It started around October and it’s really not clear exactly what caused the shortage. I think there are a number of factors. One of the factors was there was a company called Teva and it started with Adderall. And they said they were having some manufacturing issues, I guess employee issues, they didn’t have enough people to package all this stuff, at least that's what I’ve read.

Other companies that we’ve had some clinical trials that were having a hard time getting started because they’re having a hard time getting all the ingredients that they need to manufacture their tablets. But with Adderall, so Teva started it and it was Adderall. I think it was the IR, it may have been the XR too, but now everything is short.

There also have been a number of other factors.
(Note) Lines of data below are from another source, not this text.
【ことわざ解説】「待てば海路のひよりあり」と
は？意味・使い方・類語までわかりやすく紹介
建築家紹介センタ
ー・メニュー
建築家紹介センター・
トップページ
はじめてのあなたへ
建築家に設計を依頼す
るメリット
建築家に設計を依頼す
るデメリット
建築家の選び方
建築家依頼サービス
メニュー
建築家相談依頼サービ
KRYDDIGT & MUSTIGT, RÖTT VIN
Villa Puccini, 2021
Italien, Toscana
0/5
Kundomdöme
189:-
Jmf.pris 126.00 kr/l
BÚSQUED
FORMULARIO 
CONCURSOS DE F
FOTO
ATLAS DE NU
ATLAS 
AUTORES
And one of them is telemedicine. And what happened during COVID, there is a law, it’s called the Ryan Haight Act and basically, you have to have a doctor-patient relationship, prescriber-patient relationship before you can prescribe medication. And that was merely looked at as you had to see somebody as in you had to see somebody in-person if you had to prescribe medication to start with.
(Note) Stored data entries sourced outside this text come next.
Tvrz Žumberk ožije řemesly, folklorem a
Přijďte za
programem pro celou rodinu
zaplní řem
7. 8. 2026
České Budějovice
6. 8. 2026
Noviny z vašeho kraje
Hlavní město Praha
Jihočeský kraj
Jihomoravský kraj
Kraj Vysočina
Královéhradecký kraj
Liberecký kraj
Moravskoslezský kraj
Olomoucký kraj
So, maybe you had to do the initial evaluation of a person before you could see them over the TV or over the computer monitor. While with COVID because it was an emergency and people weren’t able to come into clinics and we were all hunkered down, they relaxed those rules. And I think the emergency is going to stop with that in April.

But because of that, lots of people could get diagnosed and treated with medication without having been in to see their physician. While I do clinical trials, and so I get vital signs, so you want to get pulse and blood pressure and you want to get height and weight because medications can decrease appetite. So, you want to make sure your child's growing and you want to make sure their blood pressure’s good and all of that stuff.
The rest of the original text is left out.